Strong Teacher Not Needed? On Distillation in LLM Pretraining

2026-05-22Machine Learning

Machine LearningComputation and Language
AI summary

The authors investigated how teaching smaller or weaker models affects larger language models during training. They discovered that even small or less trained teachers can help improve bigger student models if the training is done properly. Surprisingly, making the teacher model bigger or training it more doesn't always lead to better student models and can sometimes hurt performance. They also found that distillation helps models perform better on new or different tasks more than on the tasks they were trained on. Overall, the authors challenge the idea that only strong teachers are useful for training students in language models.
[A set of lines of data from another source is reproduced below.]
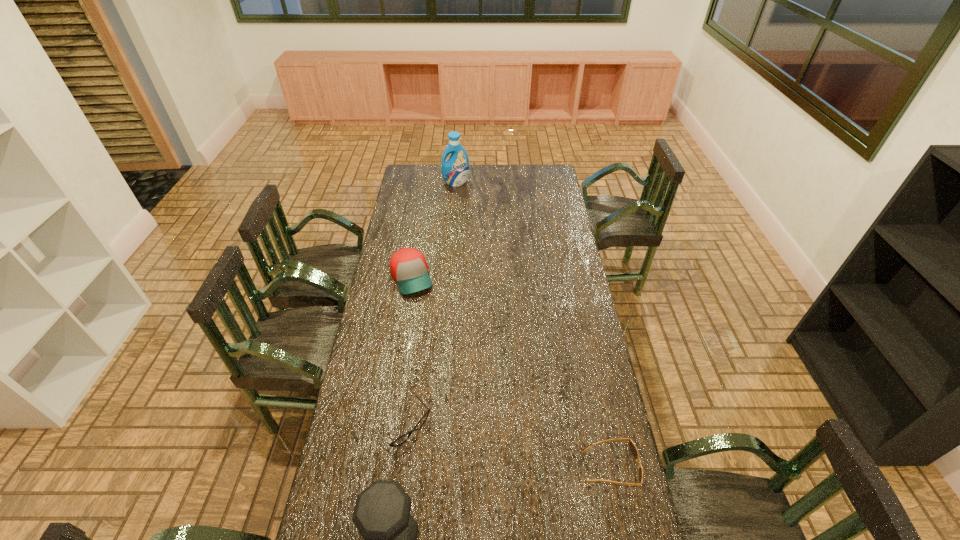 What are the coordinates of `free spot located 0.110m on the front-facing side of the spectacles` in the screenshot? It's located at (445, 468).

This screenshot has height=540, width=960. Find the location of `blank space located on the front-facing side of the spectacles`. blank space located on the front-facing side of the spectacles is located at coordinates pyautogui.click(x=452, y=475).

You are a GUI agent. You are given a task and a screenshot of the screen. Output one action in this format:
    pyautogui.click(x=<x>, y=<y>)
    Task: Click on the free space located on the front-facing side of the spectacles
    The width and height of the screenshot is (960, 540).
    Given the screenshot: What is the action you would take?
    pyautogui.click(x=445, y=468)

Identify the location of free region located on the front-facing side of the farthest object. (464, 211).

The image size is (960, 540). In order to click on blank space located 0.400m on the front-facing side of the farthest object in this screenshot , I will do `click(468, 228)`.

The height and width of the screenshot is (540, 960). I want to click on free space located 0.390m on the front-facing side of the farthest object, so click(x=468, y=227).

At what (x,y) coordinates should I click in order to perform the action: click on object positioned at the far edge. Please return your answer as a coordinate pair (x, y). The width and height of the screenshot is (960, 540). Looking at the image, I should click on (455, 171).

This screenshot has height=540, width=960. I want to click on baseball cap that is at the left edge, so click(408, 266).

Find the location of `spectacles that is at the left edge`. spectacles that is at the left edge is located at coordinates (403, 438).

The image size is (960, 540). Identify the location of object present at the right edge. (633, 449). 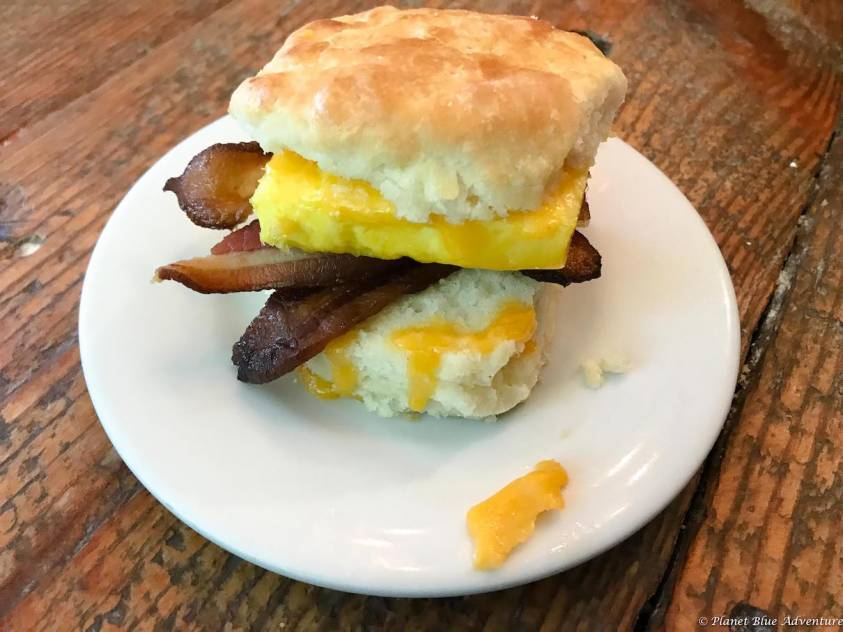 Locate an element on the screen. Image resolution: width=843 pixels, height=632 pixels. wood grain table is located at coordinates (105, 550). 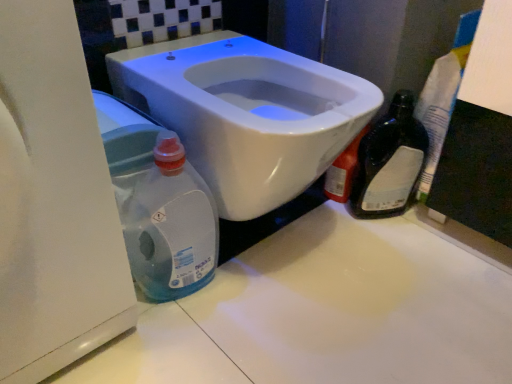 This screenshot has height=384, width=512. Find the location of `vacant space underneath white glossy toilet at center (from a real-world perspective)`. vacant space underneath white glossy toilet at center (from a real-world perspective) is located at coordinates (275, 243). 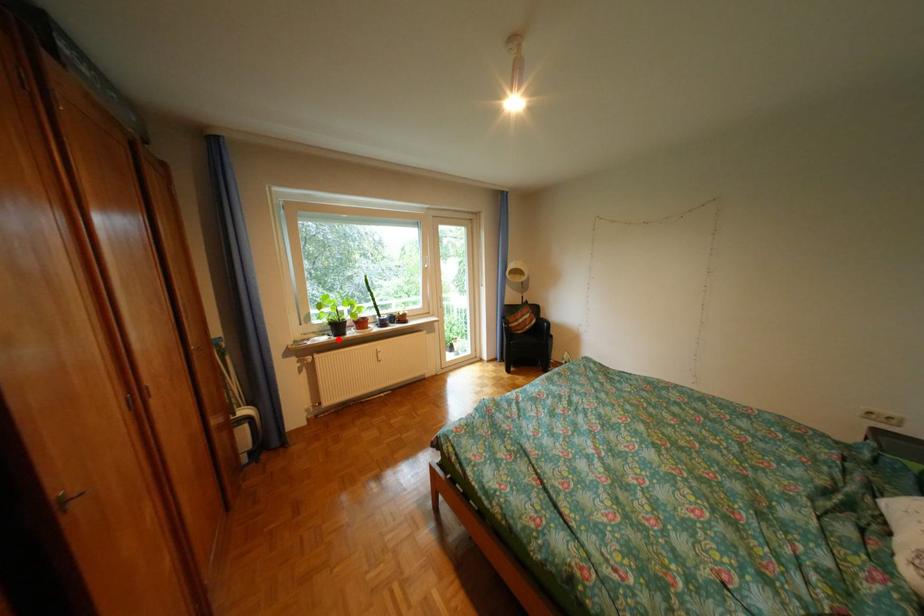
knowledge distillationlanguage modelpretrainingteacher-student modelmodel sizetraining tokensgeneralizationout-of-distributiondownstream tasks
Authors
Taiming Lu, Zhuang Liu
Abstract
Knowledge distillation generally assumes a strong-to-weak relationship where stronger teachers yield better students. In this work, we examine this assumption about distillation in large language model pretraining. By varying architecture sizes and training token budgets, we create strong-to-weak, same-level, and weak-to-strong teacher-student relationships, and study distillation's effectiveness under each. We find that the teacher need not be strong: with proper mixing of the language modeling and knowledge distillation losses, even small and undertrained teachers improve larger students. At the same time, a stronger teacher is not always better: pushing the teacher further, through more parameters or more training tokens, can saturate or even reverse the distillation gains. We further observe that distillation improves generalization (out-of-distribution and downstream performance) more readily than in-domain fitting. Together, these results challenge the common belief that distillation pretraining always requires a strong teacher.